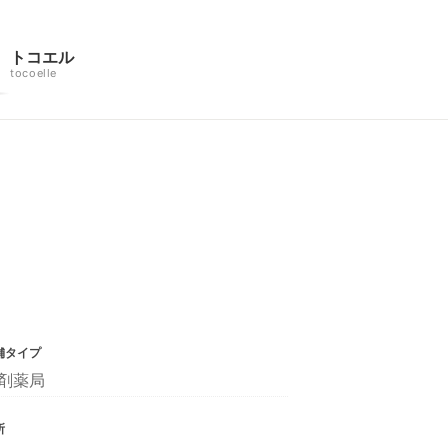
トコエル
tocoelle
舗タイプ
剤薬局
所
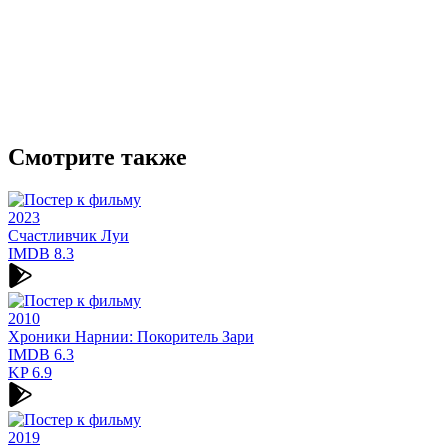
Смотрите также
2023
Счастливчик Луи
IMDB
8.3
2010
Хроники Нарнии: Покоритель Зари
IMDB
6.3
KP
6.9
2019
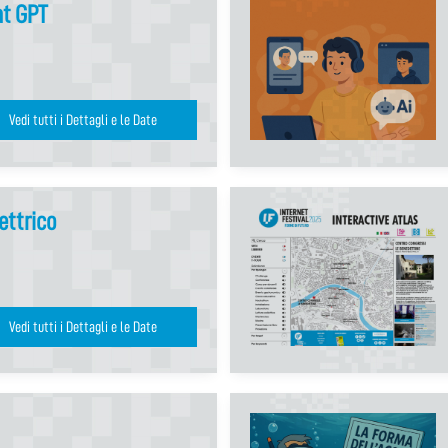
at GPT
Vedi tutti i Dettagli e le Date
ettrico
Vedi tutti i Dettagli e le Date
- - -
What you are asked to do. Produce a verbatim copy of all records, minus pictures.

Answer space.
トコエル
tocoelle
舗タイプ
剤薬局
所
Смотрите также
2023
Счастливчик Луи
IMDB
8.3
2010
Хроники Нарнии: Покоритель Зари
IMDB
6.3
KP
6.9
2019
at GPT
Vedi tutti i Dettagli e le Date
ettrico
Vedi tutti i Dettagli e le Date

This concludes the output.